The Henry Samueli School of Engineering | UC Irvine
Engineering adhesion dynamics of targeted delivery carriers
Engineering adhesion dynamics of targeted delivery carriers
Targeted delivery of imaging or therapeutic agents to sites of disease holds tremendous potential to transform detection and treatment of various diseases, including atherosclerosis and cancer. However, this potential has remained largely untapped because molecularly-targeted agents have failed to provide sufficient delivery yield and/or specificity. Thus, new strategies are needed not just to improve targeting, but radically shift the paradigm. Nanomaterial carriers offer numerous advantages as a delivery platform, including high-loading capacity, protection, facile attachment of targeting moieties, favorable pharmacokinetics, and ability to enhance carrier adhesion through multivalent binding interactions. But to date targeted nanoparticle carriers have been developed simply from the standpoint of generating specificity by attaching to biological molecules such as antibodies. But adhesion within the vasculature is a dynamic process, and thus we believe that a kinetic treatment will be far more powerful.

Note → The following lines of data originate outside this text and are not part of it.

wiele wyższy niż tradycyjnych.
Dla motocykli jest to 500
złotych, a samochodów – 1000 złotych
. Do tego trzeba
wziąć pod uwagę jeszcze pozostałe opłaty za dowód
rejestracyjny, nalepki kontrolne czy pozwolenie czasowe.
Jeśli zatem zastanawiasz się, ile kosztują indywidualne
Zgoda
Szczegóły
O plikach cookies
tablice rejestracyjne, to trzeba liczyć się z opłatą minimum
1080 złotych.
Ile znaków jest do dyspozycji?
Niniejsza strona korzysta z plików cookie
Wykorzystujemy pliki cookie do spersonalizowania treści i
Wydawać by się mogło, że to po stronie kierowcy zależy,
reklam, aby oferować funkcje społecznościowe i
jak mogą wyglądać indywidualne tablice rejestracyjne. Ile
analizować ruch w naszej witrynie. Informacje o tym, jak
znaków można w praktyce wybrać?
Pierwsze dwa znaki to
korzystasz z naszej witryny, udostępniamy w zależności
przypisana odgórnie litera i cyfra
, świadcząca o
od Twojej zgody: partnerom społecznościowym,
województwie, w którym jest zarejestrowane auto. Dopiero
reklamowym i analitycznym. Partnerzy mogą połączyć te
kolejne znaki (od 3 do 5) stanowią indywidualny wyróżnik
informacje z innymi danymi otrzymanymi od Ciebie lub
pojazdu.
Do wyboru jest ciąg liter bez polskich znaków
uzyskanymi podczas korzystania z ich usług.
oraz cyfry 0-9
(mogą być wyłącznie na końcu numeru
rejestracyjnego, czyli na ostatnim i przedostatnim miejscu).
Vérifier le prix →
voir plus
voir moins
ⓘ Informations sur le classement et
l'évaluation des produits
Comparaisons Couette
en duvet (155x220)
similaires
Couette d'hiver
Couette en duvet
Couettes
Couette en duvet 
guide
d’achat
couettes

In previous work, we developed a framework to study nanoparticle adhesion from a kinetic standpoint, including tools to properly assess multiple bond formation (multivalency), mass transport, and hydrodynamic force effects. We then utilized this framework to study the influence of numerous design parameters including the size of the nanoparticle carrier and binding properties of the targeting molecule. Counterintuitively, we found that targeting selectivity, which is the specific targeting of diseased cells versus specific targeting of normal cells, can be improved simply by decreasing binding efficiency.